Avant tout, outre l'opportunité d'exporter une technologie porteuse, la maîtrise de la capture et du stockage de CO2 constituent un visa important pour la France : celui de maintenir l'activité industrielle sur son territoire. Alors que se profile un accord de Copenhague permettant aux Etats-Unis des dérogations sur les émissions de leur industrie sidérurgique et électrique, les entreprises françaises, soumises quant elles à l'achat de permis d'émettre, devront préparer leur défense. L'avenir des bassins d'emplois de Dunkerque et de Fos sur mer sont concernés au premier plan.  

Ana Lutzky


Exemples au niveau international

Au-delà des projets retenus par l'Ademe, les industriels se positionnent tout au long de la chaîne de valeur. Les constructeurs de centrales électriques, notamment Alstom, GE et Siemens, développent des unités adaptées à la mise en place d'un dispositif de capture. Les producteurs de gaz, comme Air Liquide, Linde ou Air Products, travaillent naturellement sur l'oxy-combustion qui constitue un nouveau débouché pour l'oxygène, mais également sur le transport du CO2. Les pétroliers et gaziers sont intéressés par la récupération assistée grâce à l'injection de CO2 dans les gisements en fin de vie. A Lacq, Total compte utiliser le même pipeline qui transportait le méthane mais dans le sens inverse, et stocker le C02 capturé dans le gisement qui contenait du méthane. Ils travaillent également sur l'extraction du CO2 du combustible pour la technique de pré-combustion. Les entreprises spécialisées dans l'étude des gisements de pétrole ou de gaz, comme CGG-Veritas, se positionnent sur les aspects liés au stockage du CO2 et à l'étude des réservoirs.

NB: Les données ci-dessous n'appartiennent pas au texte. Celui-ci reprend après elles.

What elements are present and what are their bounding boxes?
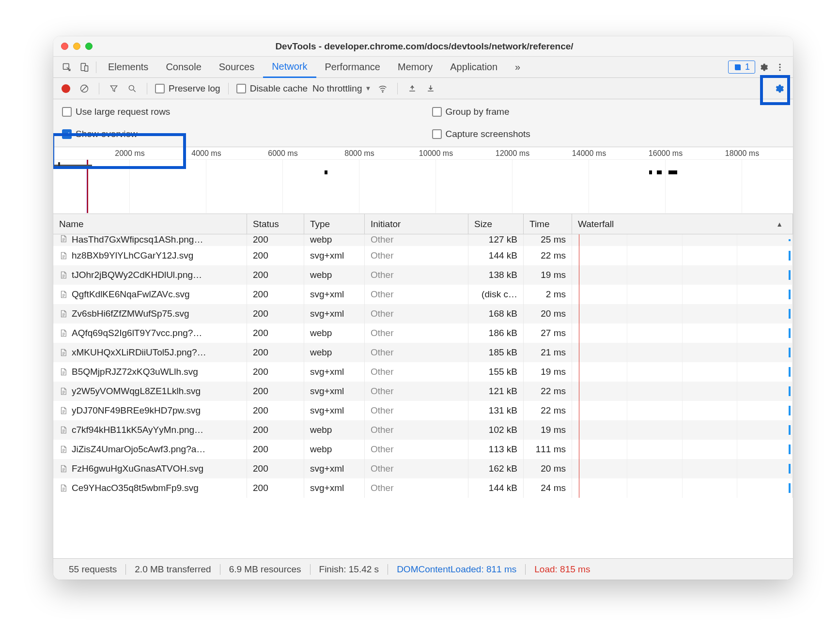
- cell-time: 19 ms: [524, 420, 572, 440]
- tabs-overflow[interactable]: »: [506, 57, 529, 78]
- zoom-button[interactable]: [85, 43, 93, 50]
- record-button[interactable]: [59, 84, 73, 93]
- sb-domloaded: DOMContentLoaded: 811 ms: [388, 564, 525, 575]
- cell-type: svg+xml: [304, 304, 365, 323]
- table-row[interactable]: QgftKdlKE6NqaFwlZAVc.svg200svg+xmlOther(…: [53, 285, 793, 304]
- network-settings-pane: Use large request rows Show overview Gro…: [53, 99, 793, 147]
- col-name[interactable]: Name: [53, 214, 247, 234]
- cell-initiator: Other: [365, 246, 468, 265]
- table-row[interactable]: yDJ70NF49BREe9kHD7pw.svg200svg+xmlOther1…: [53, 401, 793, 420]
- tab-network[interactable]: Network: [263, 57, 316, 78]
- device-toggle-icon[interactable]: [76, 57, 93, 77]
- table-row[interactable]: HasThd7GxWfipcsq1ASh.png…200webpOther127…: [53, 234, 793, 246]
- timeline-tick: 2000 ms: [115, 149, 144, 158]
- svg-point-5: [779, 69, 780, 71]
- table-row[interactable]: tJOhr2jBQWy2CdKHDlUl.png…200webpOther138…: [53, 265, 793, 285]
- file-icon: [59, 234, 68, 243]
- table-row[interactable]: JiZisZ4UmarOjo5cAwf3.png?a…200webpOther1…: [53, 440, 793, 459]
- timeline-overview[interactable]: 2000 ms4000 ms6000 ms8000 ms10000 ms1200…: [53, 147, 793, 214]
- table-row[interactable]: Zv6sbHi6fZfZMWufSp75.svg200svg+xmlOther1…: [53, 304, 793, 323]
- clear-icon[interactable]: [78, 84, 91, 93]
- table-row[interactable]: Ce9YHacO35q8t5wbmFp9.svg200svg+xmlOther1…: [53, 478, 793, 498]
- timeline-tick: 10000 ms: [419, 149, 453, 158]
- cell-initiator: Other: [365, 304, 468, 323]
- show-overview-checkbox[interactable]: Show overview: [62, 125, 415, 143]
- table-row[interactable]: FzH6gwuHgXuGnasATVOH.svg200svg+xmlOther1…: [53, 459, 793, 478]
- preserve-log-checkbox[interactable]: Preserve log: [155, 83, 220, 94]
- network-conditions-icon[interactable]: [376, 84, 389, 93]
- tab-performance[interactable]: Performance: [316, 57, 389, 78]
- file-icon: [59, 348, 68, 357]
- network-settings-icon[interactable]: [771, 83, 787, 94]
- cell-name: Zv6sbHi6fZfZMWufSp75.svg: [53, 304, 247, 323]
- cell-waterfall: [572, 459, 793, 478]
- col-time[interactable]: Time: [524, 214, 572, 234]
- timeline-tick: 18000 ms: [725, 149, 759, 158]
- cell-size: 185 kB: [468, 343, 524, 362]
- issues-badge[interactable]: 1: [728, 61, 755, 74]
- cell-initiator: Other: [365, 323, 468, 343]
- col-waterfall[interactable]: Waterfall ▲: [572, 214, 793, 234]
- file-icon: [59, 464, 68, 473]
- cell-name: Ce9YHacO35q8t5wbmFp9.svg: [53, 478, 247, 498]
- col-initiator[interactable]: Initiator: [365, 214, 468, 234]
- tab-elements[interactable]: Elements: [99, 57, 157, 78]
- table-row[interactable]: c7kf94kHB11kK5AyYyMn.png…200webpOther102…: [53, 420, 793, 440]
- tab-console[interactable]: Console: [157, 57, 210, 78]
- cell-time: 22 ms: [524, 401, 572, 420]
- export-har-icon[interactable]: [424, 84, 437, 93]
- cell-initiator: Other: [365, 420, 468, 440]
- cell-waterfall: [572, 382, 793, 401]
- cell-size: (disk c…: [468, 285, 524, 304]
- col-size[interactable]: Size: [468, 214, 524, 234]
- capture-screenshots-checkbox[interactable]: Capture screenshots: [432, 125, 785, 143]
- table-row[interactable]: B5QMjpRJZ72xKQ3uWLlh.svg200svg+xmlOther1…: [53, 362, 793, 382]
- timeline-tick: 6000 ms: [268, 149, 297, 158]
- cell-name: AQfq69qS2Ig6lT9Y7vcc.png?…: [53, 323, 247, 343]
- table-row[interactable]: y2W5yVOMWqgL8ZE1Lklh.svg200svg+xmlOther1…: [53, 382, 793, 401]
- file-icon: [59, 484, 68, 492]
- cell-size: 138 kB: [468, 265, 524, 285]
- table-row[interactable]: hz8BXb9YlYLhCGarY12J.svg200svg+xmlOther1…: [53, 246, 793, 265]
- import-har-icon[interactable]: [405, 84, 419, 93]
- throttling-select[interactable]: No throttling ▼: [312, 83, 371, 94]
- cell-waterfall: [572, 362, 793, 382]
- more-menu-icon[interactable]: [772, 62, 788, 72]
- filter-icon[interactable]: [107, 84, 121, 93]
- sb-requests: 55 requests: [60, 564, 125, 575]
- cell-name: y2W5yVOMWqgL8ZE1Lklh.svg: [53, 382, 247, 401]
- tab-application[interactable]: Application: [441, 57, 506, 78]
- cell-type: webp: [304, 323, 365, 343]
- cell-initiator: Other: [365, 382, 468, 401]
- cell-status: 200: [247, 420, 304, 440]
- cell-size: 121 kB: [468, 382, 524, 401]
- cell-type: webp: [304, 420, 365, 440]
- sb-resources: 6.9 MB resources: [220, 564, 310, 575]
- col-type[interactable]: Type: [304, 214, 365, 234]
- cell-status: 200: [247, 265, 304, 285]
- inspect-icon[interactable]: [58, 57, 76, 77]
- group-by-frame-checkbox[interactable]: Group by frame: [432, 103, 785, 121]
- tab-memory[interactable]: Memory: [389, 57, 441, 78]
- settings-icon[interactable]: [755, 62, 772, 72]
- tab-sources[interactable]: Sources: [210, 57, 263, 78]
- large-rows-checkbox[interactable]: Use large request rows: [62, 103, 415, 121]
- cell-type: svg+xml: [304, 362, 365, 382]
- search-icon[interactable]: [125, 84, 139, 93]
- cell-name: hz8BXb9YlYLhCGarY12J.svg: [53, 246, 247, 265]
- cell-time: 27 ms: [524, 323, 572, 343]
- close-button[interactable]: [61, 43, 68, 50]
- cell-time: 24 ms: [524, 478, 572, 498]
- file-icon: [59, 368, 68, 376]
- cell-size: 186 kB: [468, 323, 524, 343]
- cell-waterfall: [572, 401, 793, 420]
- cell-initiator: Other: [365, 440, 468, 459]
- table-row[interactable]: AQfq69qS2Ig6lT9Y7vcc.png?…200webpOther18…: [53, 323, 793, 343]
- disable-cache-checkbox[interactable]: Disable cache: [236, 83, 308, 94]
- minimize-button[interactable]: [73, 43, 80, 50]
- file-icon: [59, 406, 68, 415]
- table-row[interactable]: xMKUHQxXLiRDiiUTol5J.png?…200webpOther18…: [53, 343, 793, 362]
- col-status[interactable]: Status: [247, 214, 304, 234]
- timeline-tick: 12000 ms: [496, 149, 529, 158]
- panel-tabs-row: ElementsConsoleSourcesNetworkPerformance…: [53, 57, 793, 78]
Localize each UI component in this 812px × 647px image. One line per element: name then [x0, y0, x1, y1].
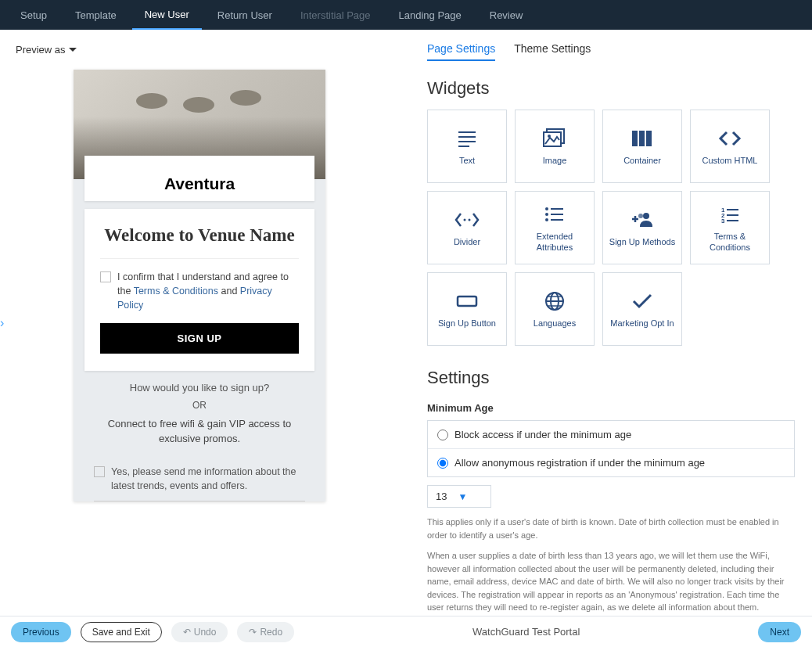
- optin-text: Yes, please send me information about th…: [111, 465, 305, 493]
- consent-checkbox-row[interactable]: I confirm that I understand and agree to…: [100, 270, 299, 312]
- nav-new-user[interactable]: New User: [132, 0, 202, 30]
- check-icon: [631, 289, 653, 314]
- nav-review[interactable]: Review: [477, 0, 536, 30]
- footer-bar: Previous Save and Exit ↶Undo ↷Redo Watch…: [0, 616, 812, 647]
- preview-as-dropdown[interactable]: Preview as: [16, 44, 383, 56]
- previous-button[interactable]: Previous: [11, 622, 71, 642]
- consent-checkbox[interactable]: [100, 271, 111, 282]
- widget-custom-html[interactable]: Custom HTML: [690, 110, 770, 183]
- image-icon: [543, 126, 566, 151]
- container-icon: [631, 126, 653, 151]
- divider-icon: [454, 207, 480, 232]
- radio-block-access-input[interactable]: [437, 430, 448, 440]
- signup-methods-icon: [631, 207, 654, 232]
- svg-point-11: [469, 219, 471, 221]
- nav-return-user[interactable]: Return User: [205, 0, 285, 30]
- svg-rect-8: [639, 131, 645, 146]
- radio-allow-anonymous[interactable]: Allow anonymous registration if under th…: [428, 448, 794, 476]
- undo-button[interactable]: ↶Undo: [171, 622, 228, 642]
- consent-text: I confirm that I understand and agree to…: [117, 270, 299, 312]
- chevron-down-icon: ▼: [458, 491, 467, 502]
- chevron-down-icon: [69, 48, 77, 52]
- svg-rect-28: [458, 297, 476, 306]
- svg-rect-9: [646, 131, 652, 146]
- portal-name: WatchGuard Test Portal: [304, 626, 749, 638]
- svg-point-12: [545, 207, 548, 210]
- svg-point-18: [643, 213, 649, 219]
- preview-as-label: Preview as: [16, 44, 66, 56]
- svg-point-10: [464, 219, 466, 221]
- top-nav: Setup Template New User Return User Inte…: [0, 0, 812, 30]
- list-icon: [544, 202, 565, 227]
- terms-icon: 123: [720, 202, 740, 227]
- divider-line: [94, 501, 305, 501]
- widget-divider[interactable]: Divider: [427, 191, 507, 264]
- phone-preview: Aventura Welcome to Venue Name I confirm…: [74, 70, 325, 501]
- minimum-age-label: Minimum Age: [427, 402, 795, 414]
- svg-text:3: 3: [721, 217, 725, 223]
- helper-text: This applies only if a user's date of bi…: [427, 516, 795, 614]
- widget-image[interactable]: Image: [515, 110, 595, 183]
- radio-block-access[interactable]: Block access if under the minimum age: [428, 421, 794, 448]
- widget-languages[interactable]: Languages: [515, 272, 595, 346]
- code-icon: [717, 126, 742, 151]
- tab-page-settings[interactable]: Page Settings: [427, 42, 495, 61]
- widget-signup-button[interactable]: Sign Up Button: [427, 272, 507, 346]
- nav-landing[interactable]: Landing Page: [386, 0, 474, 30]
- signup-button[interactable]: SIGN UP: [100, 323, 299, 354]
- widgets-grid: Text Image Container Custom HTML: [427, 110, 795, 346]
- terms-link[interactable]: Terms & Conditions: [134, 286, 218, 297]
- minimum-age-select[interactable]: 13 ▼: [427, 485, 491, 508]
- brand-name: Aventura: [84, 174, 314, 193]
- tab-theme-settings[interactable]: Theme Settings: [514, 42, 591, 61]
- welcome-title: Welcome to Venue Name: [100, 223, 299, 259]
- text-icon: [457, 126, 477, 151]
- svg-point-13: [545, 213, 548, 216]
- redo-button[interactable]: ↷Redo: [237, 622, 294, 642]
- globe-icon: [544, 289, 565, 314]
- svg-rect-7: [632, 131, 638, 146]
- welcome-card: Welcome to Venue Name I confirm that I u…: [84, 209, 314, 371]
- settings-heading: Settings: [427, 368, 795, 388]
- settings-tabs: Page Settings Theme Settings: [427, 42, 795, 61]
- widget-terms[interactable]: 123 Terms & Conditions: [690, 191, 770, 264]
- redo-icon: ↷: [249, 627, 257, 638]
- widget-text[interactable]: Text: [427, 110, 507, 183]
- radio-allow-anonymous-input[interactable]: [437, 458, 448, 469]
- panel-expand-handle[interactable]: ›: [0, 316, 4, 330]
- or-separator: OR: [74, 400, 325, 411]
- svg-point-6: [548, 135, 551, 138]
- widget-extended-attributes[interactable]: Extended Attributes: [515, 191, 595, 264]
- minimum-age-radio-group: Block access if under the minimum age Al…: [427, 420, 795, 477]
- widget-container[interactable]: Container: [602, 110, 682, 183]
- nav-template[interactable]: Template: [63, 0, 129, 30]
- age-value: 13: [436, 491, 447, 502]
- next-button[interactable]: Next: [758, 622, 801, 642]
- svg-point-19: [638, 214, 643, 218]
- optin-checkbox[interactable]: [94, 466, 105, 477]
- nav-interstitial[interactable]: Interstitial Page: [288, 0, 383, 30]
- button-icon: [456, 289, 478, 314]
- signup-question: How would you like to sign up?: [84, 382, 314, 394]
- wifi-message: Connect to free wifi & gain VIP access t…: [94, 417, 305, 445]
- settings-panel: Page Settings Theme Settings Widgets Tex…: [422, 30, 812, 616]
- brand-card: Aventura: [84, 156, 314, 201]
- widget-signup-methods[interactable]: Sign Up Methods: [602, 191, 682, 264]
- preview-panel: › Preview as Aventura Welcome to Venue N…: [0, 30, 422, 616]
- widget-marketing-optin[interactable]: Marketing Opt In: [602, 272, 682, 346]
- nav-setup[interactable]: Setup: [8, 0, 59, 30]
- save-exit-button[interactable]: Save and Exit: [81, 622, 162, 642]
- widgets-heading: Widgets: [427, 78, 795, 99]
- svg-point-14: [545, 218, 548, 221]
- undo-icon: ↶: [183, 627, 191, 638]
- marketing-optin-row[interactable]: Yes, please send me information about th…: [94, 465, 305, 493]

En Allemagne, un pilote d'oxy-combustion de 30 MWth, piloté par Vattenfall, est en phase d'être opérationnel. Cette opération devrait donner suite à un démonstrateur de plus grande envergure, 300 MWe, d'ici 2015. Pour la même période, un démonstrateur de captage en post-combustion de 300 MWe est prévu en Angleterre et un autre au Danemark. Alstom a annoncé la réalisation de deux démonstrateurs du procédé à l'ammoniaque refroidi, l'un de 5 MW en Suède (avec E.ON), l'autre de 30 MW en Norvège (avec Statoil). Côté pré-combustion, RWE a annoncé pour 2014 la création d'une centrale IGCC qui inclura le captage et stockage du CO2. D'autres projets sont également prévus par E.ON.